**Extracted page text data**
_____

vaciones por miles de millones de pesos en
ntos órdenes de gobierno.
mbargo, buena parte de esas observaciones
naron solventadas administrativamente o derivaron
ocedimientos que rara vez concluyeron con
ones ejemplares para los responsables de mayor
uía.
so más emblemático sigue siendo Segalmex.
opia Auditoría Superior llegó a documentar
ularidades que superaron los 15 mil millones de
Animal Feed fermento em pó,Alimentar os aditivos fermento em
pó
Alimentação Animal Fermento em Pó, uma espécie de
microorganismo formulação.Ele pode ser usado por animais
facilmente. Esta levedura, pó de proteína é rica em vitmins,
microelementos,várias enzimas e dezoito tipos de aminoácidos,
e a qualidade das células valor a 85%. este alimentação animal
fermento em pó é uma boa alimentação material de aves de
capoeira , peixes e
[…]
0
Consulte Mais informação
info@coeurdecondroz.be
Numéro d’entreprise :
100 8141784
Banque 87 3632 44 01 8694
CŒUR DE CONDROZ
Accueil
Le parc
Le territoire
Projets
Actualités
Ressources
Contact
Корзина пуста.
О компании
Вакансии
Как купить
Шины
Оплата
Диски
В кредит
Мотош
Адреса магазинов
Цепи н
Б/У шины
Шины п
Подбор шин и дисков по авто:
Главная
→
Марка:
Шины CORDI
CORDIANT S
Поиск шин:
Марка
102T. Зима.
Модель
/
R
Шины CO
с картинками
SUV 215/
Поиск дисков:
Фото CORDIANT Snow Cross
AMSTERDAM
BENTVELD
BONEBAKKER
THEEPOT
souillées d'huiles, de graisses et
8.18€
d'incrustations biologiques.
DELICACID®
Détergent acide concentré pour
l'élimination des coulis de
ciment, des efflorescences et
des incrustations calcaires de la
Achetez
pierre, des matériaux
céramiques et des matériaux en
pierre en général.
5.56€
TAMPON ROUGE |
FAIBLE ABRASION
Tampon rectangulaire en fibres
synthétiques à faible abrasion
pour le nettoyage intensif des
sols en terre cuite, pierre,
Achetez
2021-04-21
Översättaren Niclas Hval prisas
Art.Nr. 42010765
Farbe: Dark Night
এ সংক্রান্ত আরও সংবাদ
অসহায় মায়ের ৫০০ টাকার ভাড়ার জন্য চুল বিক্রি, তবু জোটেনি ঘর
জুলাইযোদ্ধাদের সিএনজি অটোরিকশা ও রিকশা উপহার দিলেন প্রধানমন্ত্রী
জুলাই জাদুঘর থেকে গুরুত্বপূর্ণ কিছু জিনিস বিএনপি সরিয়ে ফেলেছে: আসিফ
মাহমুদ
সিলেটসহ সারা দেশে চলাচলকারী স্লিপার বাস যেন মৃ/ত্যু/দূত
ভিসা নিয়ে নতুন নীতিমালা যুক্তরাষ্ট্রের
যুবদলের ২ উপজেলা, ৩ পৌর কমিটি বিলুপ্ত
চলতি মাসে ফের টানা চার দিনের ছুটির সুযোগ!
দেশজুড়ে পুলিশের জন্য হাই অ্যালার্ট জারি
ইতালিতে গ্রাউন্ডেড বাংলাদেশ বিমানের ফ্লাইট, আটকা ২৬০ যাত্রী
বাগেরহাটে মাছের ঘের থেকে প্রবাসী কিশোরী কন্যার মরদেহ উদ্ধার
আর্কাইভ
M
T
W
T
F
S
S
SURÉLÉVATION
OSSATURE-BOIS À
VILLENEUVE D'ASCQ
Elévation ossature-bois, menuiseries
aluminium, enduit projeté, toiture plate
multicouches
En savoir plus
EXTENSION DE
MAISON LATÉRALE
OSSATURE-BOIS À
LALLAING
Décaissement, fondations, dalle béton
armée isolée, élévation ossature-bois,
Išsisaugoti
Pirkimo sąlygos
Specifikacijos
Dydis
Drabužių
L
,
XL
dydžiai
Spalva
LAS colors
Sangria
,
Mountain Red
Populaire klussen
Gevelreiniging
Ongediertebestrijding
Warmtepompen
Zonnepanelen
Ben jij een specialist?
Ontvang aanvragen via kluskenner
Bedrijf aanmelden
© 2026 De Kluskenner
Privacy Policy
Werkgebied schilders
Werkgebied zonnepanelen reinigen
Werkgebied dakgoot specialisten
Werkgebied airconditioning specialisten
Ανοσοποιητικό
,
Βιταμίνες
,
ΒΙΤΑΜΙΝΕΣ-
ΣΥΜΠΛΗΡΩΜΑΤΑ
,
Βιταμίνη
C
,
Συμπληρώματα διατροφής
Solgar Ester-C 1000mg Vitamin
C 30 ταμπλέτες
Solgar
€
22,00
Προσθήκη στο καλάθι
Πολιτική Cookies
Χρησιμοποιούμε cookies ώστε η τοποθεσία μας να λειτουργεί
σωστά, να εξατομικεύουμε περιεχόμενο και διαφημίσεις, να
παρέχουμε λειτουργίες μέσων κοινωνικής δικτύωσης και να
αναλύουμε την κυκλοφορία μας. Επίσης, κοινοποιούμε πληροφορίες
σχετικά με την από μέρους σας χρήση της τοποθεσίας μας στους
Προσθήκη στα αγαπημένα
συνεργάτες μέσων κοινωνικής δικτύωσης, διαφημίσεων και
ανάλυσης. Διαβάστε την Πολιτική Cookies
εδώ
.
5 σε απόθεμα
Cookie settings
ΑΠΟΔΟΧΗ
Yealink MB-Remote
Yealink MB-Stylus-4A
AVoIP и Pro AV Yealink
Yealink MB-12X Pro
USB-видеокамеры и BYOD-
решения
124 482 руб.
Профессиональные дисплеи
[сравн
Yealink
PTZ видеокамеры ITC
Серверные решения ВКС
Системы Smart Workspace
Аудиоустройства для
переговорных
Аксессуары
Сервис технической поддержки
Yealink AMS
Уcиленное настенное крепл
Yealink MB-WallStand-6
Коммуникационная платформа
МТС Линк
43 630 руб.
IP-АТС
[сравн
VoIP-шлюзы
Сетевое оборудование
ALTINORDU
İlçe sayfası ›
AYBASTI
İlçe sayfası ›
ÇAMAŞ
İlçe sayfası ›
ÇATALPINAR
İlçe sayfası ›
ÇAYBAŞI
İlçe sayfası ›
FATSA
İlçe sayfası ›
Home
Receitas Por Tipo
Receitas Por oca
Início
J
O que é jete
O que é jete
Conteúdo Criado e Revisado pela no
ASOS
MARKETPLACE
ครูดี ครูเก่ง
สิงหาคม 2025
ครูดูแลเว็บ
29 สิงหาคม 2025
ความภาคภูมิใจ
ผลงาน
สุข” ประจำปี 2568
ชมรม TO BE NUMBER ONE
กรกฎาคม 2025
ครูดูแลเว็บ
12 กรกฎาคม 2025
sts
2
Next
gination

_____

**Action item**
Could you set down every record exactly as given?

**Response area**
vaciones por miles de millones de pesos en
ntos órdenes de gobierno.
mbargo, buena parte de esas observaciones
naron solventadas administrativamente o derivaron
ocedimientos que rara vez concluyeron con
ones ejemplares para los responsables de mayor
uía.
so más emblemático sigue siendo Segalmex.
opia Auditoría Superior llegó a documentar
ularidades que superaron los 15 mil millones de
Animal Feed fermento em pó,Alimentar os aditivos fermento em
pó
Alimentação Animal Fermento em Pó, uma espécie de
microorganismo formulação.Ele pode ser usado por animais
facilmente. Esta levedura, pó de proteína é rica em vitmins,
microelementos,várias enzimas e dezoito tipos de aminoácidos,
e a qualidade das células valor a 85%. este alimentação animal
fermento em pó é uma boa alimentação material de aves de
capoeira , peixes e
[…]
0
Consulte Mais informação
info@coeurdecondroz.be
Numéro d’entreprise :
100 8141784
Banque 87 3632 44 01 8694
CŒUR DE CONDROZ
Accueil
Le parc
Le territoire
Projets
Actualités
Ressources
Contact
Корзина пуста.
О компании
Вакансии
Как купить
Шины
Оплата
Диски
В кредит
Мотош
Адреса магазинов
Цепи н
Б/У шины
Шины п
Подбор шин и дисков по авто:
Главная
→
Марка:
Шины CORDI
CORDIANT S
Поиск шин:
Марка
102T. Зима.
Модель
/
R
Шины CO
с картинками
SUV 215/
Поиск дисков:
Фото CORDIANT Snow Cross
AMSTERDAM
BENTVELD
BONEBAKKER
THEEPOT
souillées d'huiles, de graisses et
8.18€
d'incrustations biologiques.
DELICACID®
Détergent acide concentré pour
l'élimination des coulis de
ciment, des efflorescences et
des incrustations calcaires de la
Achetez
pierre, des matériaux
céramiques et des matériaux en
pierre en général.
5.56€
TAMPON ROUGE |
FAIBLE ABRASION
Tampon rectangulaire en fibres
synthétiques à faible abrasion
pour le nettoyage intensif des
sols en terre cuite, pierre,
Achetez
2021-04-21
Översättaren Niclas Hval prisas
Art.Nr. 42010765
Farbe: Dark Night
এ সংক্রান্ত আরও সংবাদ
অসহায় মায়ের ৫০০ টাকার ভাড়ার জন্য চুল বিক্রি, তবু জোটেনি ঘর
জুলাইযোদ্ধাদের সিএনজি অটোরিকশা ও রিকশা উপহার দিলেন প্রধানমন্ত্রী
জুলাই জাদুঘর থেকে গুরুত্বপূর্ণ কিছু জিনিস বিএনপি সরিয়ে ফেলেছে: আসিফ
মাহমুদ
সিলেটসহ সারা দেশে চলাচলকারী স্লিপার বাস যেন মৃ/ত্যু/দূত
ভিসা নিয়ে নতুন নীতিমালা যুক্তরাষ্ট্রের
যুবদলের ২ উপজেলা, ৩ পৌর কমিটি বিলুপ্ত
চলতি মাসে ফের টানা চার দিনের ছুটির সুযোগ!
দেশজুড়ে পুলিশের জন্য হাই অ্যালার্ট জারি
ইতালিতে গ্রাউন্ডেড বাংলাদেশ বিমানের ফ্লাইট, আটকা ২৬০ যাত্রী
বাগেরহাটে মাছের ঘের থেকে প্রবাসী কিশোরী কন্যার মরদেহ উদ্ধার
আর্কাইভ
M
T
W
T
F
S
S
SURÉLÉVATION
OSSATURE-BOIS À
VILLENEUVE D'ASCQ
Elévation ossature-bois, menuiseries
aluminium, enduit projeté, toiture plate
multicouches
En savoir plus
EXTENSION DE
MAISON LATÉRALE
OSSATURE-BOIS À
LALLAING
Décaissement, fondations, dalle béton
armée isolée, élévation ossature-bois,
Išsisaugoti
Pirkimo sąlygos
Specifikacijos
Dydis
Drabužių
L
,
XL
dydžiai
Spalva
LAS colors
Sangria
,
Mountain Red
Populaire klussen
Gevelreiniging
Ongediertebestrijding
Warmtepompen
Zonnepanelen
Ben jij een specialist?
Ontvang aanvragen via kluskenner
Bedrijf aanmelden
© 2026 De Kluskenner
Privacy Policy
Werkgebied schilders
Werkgebied zonnepanelen reinigen
Werkgebied dakgoot specialisten
Werkgebied airconditioning specialisten
Ανοσοποιητικό
,
Βιταμίνες
,
ΒΙΤΑΜΙΝΕΣ-
ΣΥΜΠΛΗΡΩΜΑΤΑ
,
Βιταμίνη
C
,
Συμπληρώματα διατροφής
Solgar Ester-C 1000mg Vitamin
C 30 ταμπλέτες
Solgar
€
22,00
Προσθήκη στο καλάθι
Πολιτική Cookies
Χρησιμοποιούμε cookies ώστε η τοποθεσία μας να λειτουργεί
σωστά, να εξατομικεύουμε περιεχόμενο και διαφημίσεις, να
παρέχουμε λειτουργίες μέσων κοινωνικής δικτύωσης και να
αναλύουμε την κυκλοφορία μας. Επίσης, κοινοποιούμε πληροφορίες
σχετικά με την από μέρους σας χρήση της τοποθεσίας μας στους
Προσθήκη στα αγαπημένα
συνεργάτες μέσων κοινωνικής δικτύωσης, διαφημίσεων και
ανάλυσης. Διαβάστε την Πολιτική Cookies
εδώ
.
5 σε απόθεμα
Cookie settings
ΑΠΟΔΟΧΗ
Yealink MB-Remote
Yealink MB-Stylus-4A
AVoIP и Pro AV Yealink
Yealink MB-12X Pro
USB-видеокамеры и BYOD-
решения
124 482 руб.
Профессиональные дисплеи
[сравн
Yealink
PTZ видеокамеры ITC
Серверные решения ВКС
Системы Smart Workspace
Аудиоустройства для
переговорных
Аксессуары
Сервис технической поддержки
Yealink AMS
Уcиленное настенное крепл
Yealink MB-WallStand-6
Коммуникационная платформа
МТС Линк
43 630 руб.
IP-АТС
[сравн
VoIP-шлюзы
Сетевое оборудование
ALTINORDU
İlçe sayfası ›
AYBASTI
İlçe sayfası ›
ÇAMAŞ
İlçe sayfası ›
ÇATALPINAR
İlçe sayfası ›
ÇAYBAŞI
İlçe sayfası ›
FATSA
İlçe sayfası ›
Home
Receitas Por Tipo
Receitas Por oca
Início
J
O que é jete
O que é jete
Conteúdo Criado e Revisado pela no
ASOS
MARKETPLACE
ครูดี ครูเก่ง
สิงหาคม 2025
ครูดูแลเว็บ
29 สิงหาคม 2025
ความภาคภูมิใจ
ผลงาน
สุข” ประจำปี 2568
ชมรม TO BE NUMBER ONE
กรกฎาคม 2025
ครูดูแลเว็บ
12 กรกฎาคม 2025
sts
2
Next
gination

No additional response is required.